Content Marketing Crash Course

By Michael Kennedy, Guest Blogger | 1.12.18

This is a crash-course on Content Marketing. In this post, we’ll be answering why you should consider this strategy, and how you can get started making your own. Joe Pulizzi wrote a great book on the subject: Content Inc. which heavily expands on these ideas.

Brands can’t build relationships with their customers. Relationships are for people. Brands CAN build trust with their customers. Authenticity is a growing expectation for brands, and it’s a great way to build trust. Content marketing is a strategy to help create a more authentic voice for your brand.

A Content Marketing Strategy is not like a marketing campaign. Because you’re not the subject; your audience is. This strategy revolves around providing value. Every piece of content you put out should benefit your audience. Over time, your customer-centric content will build trust, establish authority within your industry, and eventually generate more qualified leads for your business. Below are some topics to keep in mind to get started.

 

Key Considerations for a Content Marketing Strategy:

Audience: Identify a core audience within your customer base. Who does your brand relate to the most? Speak to them. If you’re B2B, your customers are organizations, not individuals. Identify who’s using your product or service within these organizations. Create your content for them. Enable others to get the most out of your product.

Theme: What’s your content going to be about? Keep it consistent. Keep it in your wheelhouse. Try to find a few intersections between your industry and your average customer’s pain-points to generate a few ideas. Make sure each post adds value by either informing, educating or entertaining your audience.

Content Mission Statement: Once you’ve identified your core audience and content theme, you’ll want to create a Content Mission Statement to serve as a guideline for your strategy. Each piece of content you create should stay true to this mission statement.It should include 3 items:

  1. Your core target audience
  2. What will be delivered
  3. The outcome for the audience

Channel:  You’ll need to identify a content type (audio, video, text) and a channel to share it. Choose one channel to start. It takes too much time and money to produce believable, consistent content on multiple channels. Build a base audience on one channel before expanding to others. The most cost-effective route is creating a blog that sits on your website and sharing the content through your email list.

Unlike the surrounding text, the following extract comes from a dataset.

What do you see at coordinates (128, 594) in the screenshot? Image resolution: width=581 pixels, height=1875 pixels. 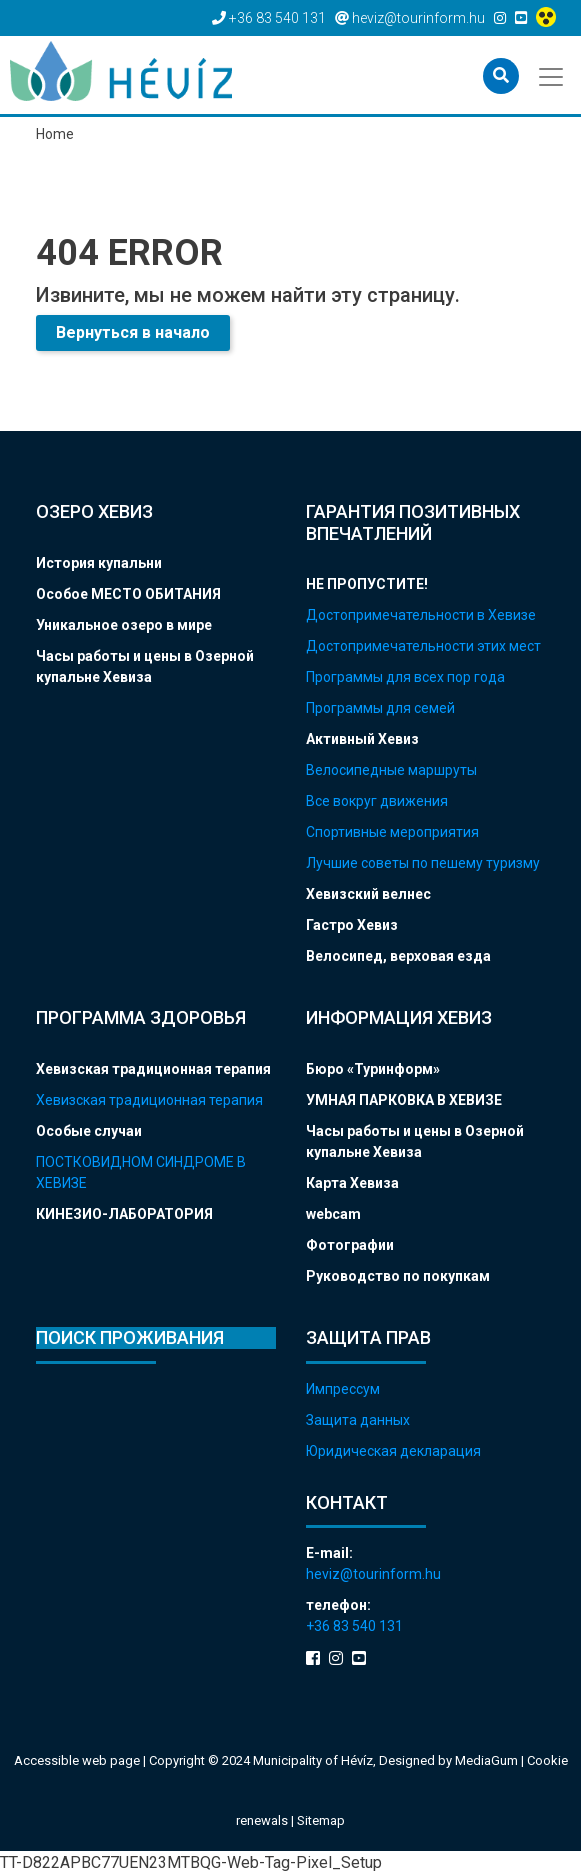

Time:  Nothing good comes easy. Monetizing a Content Marketing Strategy takes time. But the ROI is worth the wait. You’re looking at 9-15 month on average to start seeing real returns. If you’re running the show, set these expectations with your organization’s leadership. Pulizzi recommends getting AT LEAST 6 months budgeted for a pilot program.

Be sure to have a content calendar & stick with it. You’ll need to share your content regularly so your audience knows when to expect new posts.  

  • Bonus round for companies with $$$: If you’re looking for faster results, skip the line. Once you’ve identified your core audience and content theme, go buy a relevant blog/media outlet with an existing audience. This has its own challenges, like converting & retaining the existing audience, but if you’ve got the money to spend, this is a quick route to take.

Growth: Once you’ve developed an audience, start looking at other channels to engage your audience. Use your primary channel to notify your audience about your new content. Wash, Rinse, Repeat. Time to check out podcasts & videos.

Recap: Content Marketing builds trust with your audience by creating a consistent and authentic voice for your brand. It focuses on adding value to the customer by educating, entertaining, or informing your audience. Its strategy is built on quality over quantity. And it can be implemented within any organization. For case studies, e-books, and research about content marketing check out the wealth of resources from the Content Marketing Institute.